In honor of our 125th anniversary, we’re featuring Northland alumni throughout the year to showcase the rich and diverse lives they lead. We hope you find their stories and the work they do as inspiring as we do. Check back every few weeks for a new feature story–we’ll be archiving the stories as we go. You can find archived profiles here. And remember to keep in touch.
Stuart barnes jamieson
Majors: history and environmental Studies ‘81
Northland Highlights: NCSA president, Board of Trustees student representative, Chequamegon Orchestra, working with President Malcolm McLean
Advanced Degrees: masters of non-profit management, North Park University, Chicago, Illinois; master of divinity, United Theological Seminary of the Twin Cities, New Brighton, Minnesota
Current Location: Oak Park, Illinois
Current Occupation: nonprofit management coach and consultant; development director at Oak Park Regional Housing
How Northland College shaped the man I was to become.
I came to Northland College in the fall of 1977 convinced that I was going to teach biology when I graduated. However, it didn’t take much more than freshman orientation before my options even for what I was going to study and how I would be involved on campus began to expand beyond that assumption.
Since I was granted a small music scholarship in my financial aid package, I went to the music department table to see what I could do to meet that scholarship requirement. I thought I could just sign-up for choir, and that would be it. But when I arrived at the music registration table, Dr. Joel Glickman said, “Oh, you are the bassoonist!”

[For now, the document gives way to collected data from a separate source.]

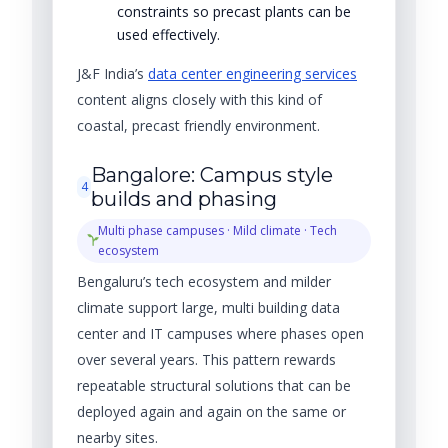
constraints so precast plants can be
used effectively.
J&F India’s
data center engineering services
content aligns closely with this kind of
coastal, precast friendly environment.
Bangalore: Campus style
4
builds and phasing
Multi phase campuses · Mild climate · Tech
ecosystem
Bengaluru’s tech ecosystem and milder
climate support large, multi building data
center and IT campuses where phases open
over several years. This pattern rewards
repeatable structural solutions that can be
deployed again and again on the same or
nearby sites.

Yes, I played the instrument in high school, but I figured I had to put it away forever when I finished high school. Fortunately, Dr. Glickman easily convinced me to sign up to play in the Chequamegon Symphony Orchestra—my first ever orchestral experience. I loved every minute of it! In fact, thanks to my Northland experience, this year, I have actually started playing bassoon again, taking private lessons and finding opportunities to play in public.
Even my freshman Intro to Biology class was a horizon-expanding experience for me. Being Northland, the class focused on the big environmental problems of the world, and as I took in all of this new information, it became clear to me that the solution to the environmental crisis was not just a technical, or scientific one. The solution also had a lot to do with the way we understood God, and how we humans related to each other.
By the end of my freshman year, I was double majoring in history and environmental studies, taking classes in ethics, sociology and anthropology, literature, and psychology. Kent and Pat Shifferd were huge influences upon my academic career at Northland as I explored the relationship between humans and the land across history, cultures and many other dimensions.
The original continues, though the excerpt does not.